Series: Big Jim
West Virginia’s Conflicted Governor
This story was co-published with Mountain State Spotlight, a new nonprofit newsroom covering West Virginia.
The federal government is seeking to collect nearly $3.2 million in fines from coal companies owned by West Virginia Gov. Jim Justice after the firms violated the terms of a major water pollution settlement, according to documents filed Thursday in federal court.
U.S. Department of Justice attorneys said in their filing that Southern Coal Corp. and two related companies failed to renew required water pollution permits, leading to unauthorized discharges at three mining sites in Tennessee and one in Alabama. Those permits are required so regulators can limit the runoff of everything from mud to toxic metals from coal operations.
The companies’ actions triggered fines under the terms of a 2016 settlement with the Environmental Protection Agency. As part of the deal, the governor’s companies had agreed to resolve more than 23,000 water pollution violations by paying a $900,000 fine, spending millions of dollars on new pollution controls, and covering automatic penalty amounts — known as “stipulated penalties” — for any future violations.

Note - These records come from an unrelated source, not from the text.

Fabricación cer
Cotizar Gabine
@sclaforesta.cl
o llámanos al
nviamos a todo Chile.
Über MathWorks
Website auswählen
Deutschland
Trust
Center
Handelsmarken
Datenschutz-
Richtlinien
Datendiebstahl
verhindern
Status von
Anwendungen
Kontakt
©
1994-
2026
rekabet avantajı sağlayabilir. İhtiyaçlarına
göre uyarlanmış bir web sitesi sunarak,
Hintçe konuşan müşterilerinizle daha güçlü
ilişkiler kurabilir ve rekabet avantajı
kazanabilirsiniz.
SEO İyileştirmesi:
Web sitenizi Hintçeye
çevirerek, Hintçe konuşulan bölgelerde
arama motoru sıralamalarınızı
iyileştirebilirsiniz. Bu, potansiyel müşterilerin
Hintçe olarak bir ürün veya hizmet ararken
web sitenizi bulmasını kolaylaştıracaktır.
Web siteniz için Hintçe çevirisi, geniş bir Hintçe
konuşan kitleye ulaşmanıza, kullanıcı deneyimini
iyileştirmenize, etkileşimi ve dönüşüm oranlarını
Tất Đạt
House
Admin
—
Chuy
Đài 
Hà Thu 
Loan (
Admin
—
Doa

The DOJ’s new court filing indicated Justice’s companies have so far paid nearly $2.9 million in stipulated penalties, but the firms have repeatedly failed to honor the other terms of the settlement, either delivering late or not at all on site improvements and fines, continuing what federal attorneys called a “long history” of environmental violations.

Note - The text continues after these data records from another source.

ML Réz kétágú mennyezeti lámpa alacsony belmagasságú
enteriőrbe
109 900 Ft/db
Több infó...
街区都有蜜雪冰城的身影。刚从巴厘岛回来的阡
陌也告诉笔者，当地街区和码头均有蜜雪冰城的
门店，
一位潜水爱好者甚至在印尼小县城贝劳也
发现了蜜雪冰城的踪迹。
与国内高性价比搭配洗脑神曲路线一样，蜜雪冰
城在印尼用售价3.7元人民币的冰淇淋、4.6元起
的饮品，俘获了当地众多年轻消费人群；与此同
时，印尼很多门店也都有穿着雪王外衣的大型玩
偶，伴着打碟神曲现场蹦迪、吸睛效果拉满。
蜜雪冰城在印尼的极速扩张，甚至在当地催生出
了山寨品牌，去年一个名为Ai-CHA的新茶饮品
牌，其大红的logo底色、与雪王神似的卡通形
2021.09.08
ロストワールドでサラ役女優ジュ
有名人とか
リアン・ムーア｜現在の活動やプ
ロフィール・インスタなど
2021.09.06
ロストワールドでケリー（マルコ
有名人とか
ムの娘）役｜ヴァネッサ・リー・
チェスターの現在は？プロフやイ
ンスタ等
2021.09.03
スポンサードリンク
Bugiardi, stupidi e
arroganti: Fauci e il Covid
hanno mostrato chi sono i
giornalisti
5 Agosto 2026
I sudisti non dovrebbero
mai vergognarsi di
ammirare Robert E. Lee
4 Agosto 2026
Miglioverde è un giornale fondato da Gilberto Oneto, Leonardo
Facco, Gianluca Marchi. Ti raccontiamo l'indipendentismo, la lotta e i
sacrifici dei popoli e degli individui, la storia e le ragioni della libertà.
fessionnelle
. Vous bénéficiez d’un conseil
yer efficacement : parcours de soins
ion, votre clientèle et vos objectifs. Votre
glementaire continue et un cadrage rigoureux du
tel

A DOJ spokesperson declined to comment beyond the Thursday court filing.
Representatives for Justice’s companies and the governor’s office did not respond to requests for comment.
The new court filing, in U.S. District Court in Roanoke, comes three months after another one of Justice’s companies reached a separate pollution settlement with environmental groups, which sued over excess discharges of selenium, a mining byproduct that can be toxic to fish, at a strip mine in southern West Virginia.

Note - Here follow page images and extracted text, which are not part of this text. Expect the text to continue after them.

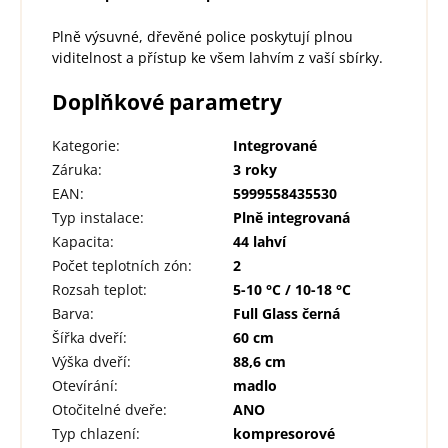
Plně výsuvné, dřevěné police poskytují plnou
viditelnost a přístup ke všem lahvím z vaší sbírky.
Doplňkové parametry
Kategorie
:
Integrované
Záruka
:
3 roky
EAN
:
5999558435530
Typ instalace
:
Plně integrovaná
Kapacita
:
44 lahví
Počet teplotních zón
:
2
Rozsah teplot
:
5-10 °C / 10-18 °C
Barva
:
Full Glass černá
Šířka dveří
:
60 cm
Výška dveří
:
88,6 cm
Otevírání
:
madlo
Otočitelné dveře
:
ANO
Typ chlazení
:
kompresorové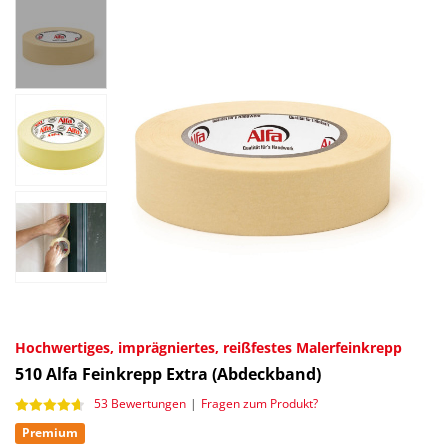
Hochwertiges, imprägniertes, reißfestes Malerfeinkrepp
510
Alfa Feinkrepp Extra (Abdeckband)
53 Bewertungen
|
Fragen zum Produkt?
Premium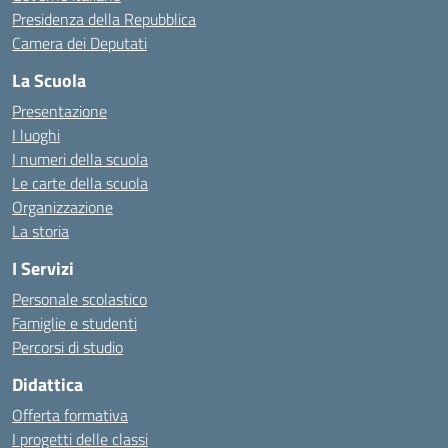
Presidenza della Repubblica
Camera dei Deputati
La Scuola
Presentazione
I luoghi
I numeri della scuola
Le carte della scuola
Organizzazione
La storia
I Servizi
Personale scolastico
Famiglie e studenti
Percorsi di studio
Didattica
Offerta formativa
I progetti delle classi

In that deal, Bluestone Coal Corp. paid a federal fine of $30,000 and contributed $270,000 to a conservation group, settling a case brought by the Sierra Club and other citizen groups. The maximum federal penalty for Bluestone Coal could have been nearly $170 million.
Justice, a billionaire listed by Forbes as the richest person in the state, owns a vast empire of businesses, including coal mines, resort hotels and agricultural interests, many of them regulated by the state agencies that report to him. While Justice’s adult children have day-to-day control over the family’s business operations, the governor has continued to guide the empire.
Last year, an investigation by ProPublica found that, over the last three decades, the governor’s companies have accumulated more than $140 million in judgments and settlements in cases brought by vendors and other businesses and government entities over unpaid bills. (The governor and his representatives say that his companies always eventually pay their bills.) Many of the cases involve Justice’s mining companies.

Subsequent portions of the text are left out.